Shri Venkateshwara University
- Type: Private
- Affiliations: UGC
- Chancellor: Sudhir Giri
- Vice-Chancellor: Krishna Kant Dave
- Location: Gajraula, Uttar Pradesh, India
- Campus: Urban;
- Website: www.svu.edu.in

= Shri Venkateshwara University =

University in Gajraula, Uttar Pradesh

Shri Venkateshwara University (SVU) is a private university located in Gajraula, Uttar Pradesh, India. The university was established in 2010 through the Shri Venkateshwara University Uttar Pradesh Act, 2010 as a venture of the Venkateshwara Group of Institutions.

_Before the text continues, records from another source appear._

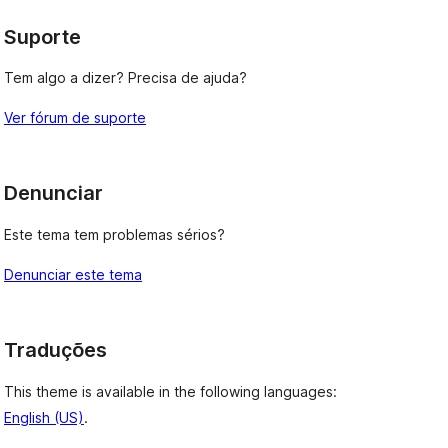
Suporte
Tem algo a dizer? Precisa de ajuda?
Ver fórum de suporte
Denunciar
Este tema tem problemas sérios?
Denunciar este tema
Traduções
This theme is available in the following languages:
English (US)
.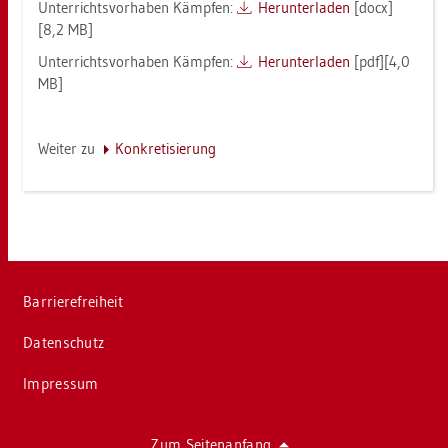
Un­ter­richts­vor­ha­ben Kämp­fen:
Her­un­ter­la­den
[docx]
[8,2 MB]
Un­ter­richts­vor­ha­ben Kämp­fen:
Her­un­ter­la­den
[pdf][4,0
MB]
Wei­ter zu
Kon­kre­ti­sie­rung
Bar­rie­re­frei­heit
Da­ten­schutz
Im­pres­sum
Zum Sei­ten­an­fang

SVU offers courses in the fields of engineering, architecture, business studies, medical science, design and language and cultural studies, among others.

==Schools==

- Medical Sciences
- Paramedical Sciences
- Pharmaceutical Sciences
- Nursing
- Applied Sciences
- Commerce & Management
- Engineering & Technology
- Human Languages & Social Sciences
- Education
- Library & Information Sciences
- Law & Jurisprudence
- Agriculture
- Pharmacy

== Collaborations ==
In October 2021, the university entered into collaboration with the First Aid Council of India to conduct first aid courses. The courses include certificate and diploma courses such as Certificate in First Aid Treatment and First Aid Specialist Diploma Course.